Let's start to formalize the problem of learning a good word embedding.

When you implement an algorithm to learn a word embedding,

what you end up learning is an embedding matrix.

Let's take a look at what that means.

Let's say, as usual we're using our 10,000-word vocabulary.

So, the vocabulary has A, Aaron,

Orange, Zulu, maybe also unknown word as a token.

What we're going to do is learn embedding matrix E,

which is going to be a 300 dimensional by 10,000 dimensional matrix,

if you have 10,000 words vocabulary or maybe 10,001 is our word token,

there's one extra token.

And the columns of this matrix would be the different embeddings

for the 10,000 different words you have in your vocabulary.

So, Orange was word number 6257 in our vocabulary of 10,000 words.

So, one piece of notation we'll use is that 06257 was

the one-hot vector with zeros everywhere and a one in position 6257.

And so, this will be a 10,000-dimensional vector with a one in just one position.

So, this isn't quite a drawn scale.

Yes, this should be as tall as the embedding matrix on the left is wide.

And if the embedding matrix is called capital E then notice that if you

take E and multiply it by just one-hot vector by 0 of 6257,

then this will be a 300-dimensional vector.

So, E is 300 by 10,000 and 0 is 10,000 by 1.

So, the product will be 300 by 1,

so with 300-dimensional vector and notice that

to compute the first element of this vector,

of this 300-dimensional vector,

what you do is you will multiply the first row of the matrix E with this.

But all of these elements are zero except for

element 6257 and so you end up with zero times this,

zero times this, zero times this, and so on.

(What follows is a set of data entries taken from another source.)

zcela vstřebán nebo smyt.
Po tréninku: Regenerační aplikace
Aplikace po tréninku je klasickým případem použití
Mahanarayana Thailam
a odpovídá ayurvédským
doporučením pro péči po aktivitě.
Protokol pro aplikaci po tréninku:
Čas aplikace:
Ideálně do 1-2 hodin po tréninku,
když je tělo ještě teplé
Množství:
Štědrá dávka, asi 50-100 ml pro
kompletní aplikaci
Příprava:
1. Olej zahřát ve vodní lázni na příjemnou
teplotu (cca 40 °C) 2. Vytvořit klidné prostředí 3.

And then, 1 times whatever this is,

and zero times this, zero times this, zero times and so on.

And so, you end up with the first element as whatever is that elements up there,

under the Orange column.

And then, for the second element of this 300-dimensional vector we're computing,

you would take the vector

0657 and multiply it by the second row with the matrix E. So again,

you have zero times this,

plus zero times this,

plus zero times all of these are the elements and then one times this,

and then zero times everything else and add that together.

So you end up with this and so on as you go down the rest of this column.

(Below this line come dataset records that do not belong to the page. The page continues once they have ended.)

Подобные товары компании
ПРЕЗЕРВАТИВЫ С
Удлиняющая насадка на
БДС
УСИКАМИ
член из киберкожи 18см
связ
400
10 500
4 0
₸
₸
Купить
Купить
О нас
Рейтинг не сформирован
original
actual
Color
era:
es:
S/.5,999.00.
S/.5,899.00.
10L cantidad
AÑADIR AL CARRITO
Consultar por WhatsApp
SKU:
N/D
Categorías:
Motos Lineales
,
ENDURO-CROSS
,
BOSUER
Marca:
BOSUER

So, that's why the embedding matrix E times this one-hot vector here winds up

selecting out this 300-dimensional column corresponding to the word Orange.

So, this is going to be equal to E 6257 which

is the notation we're going to use to represent

the embedding vector that 300 by one dimensional vector for the word Orange.

And more generally, E for a specific word W,

this is going to be embedding for a word W. And more generally,

E times O substitute J,

one-hot vector with one that position J,

this is going to be E_J and that's going to be

the embedding for word J in the vocabulary.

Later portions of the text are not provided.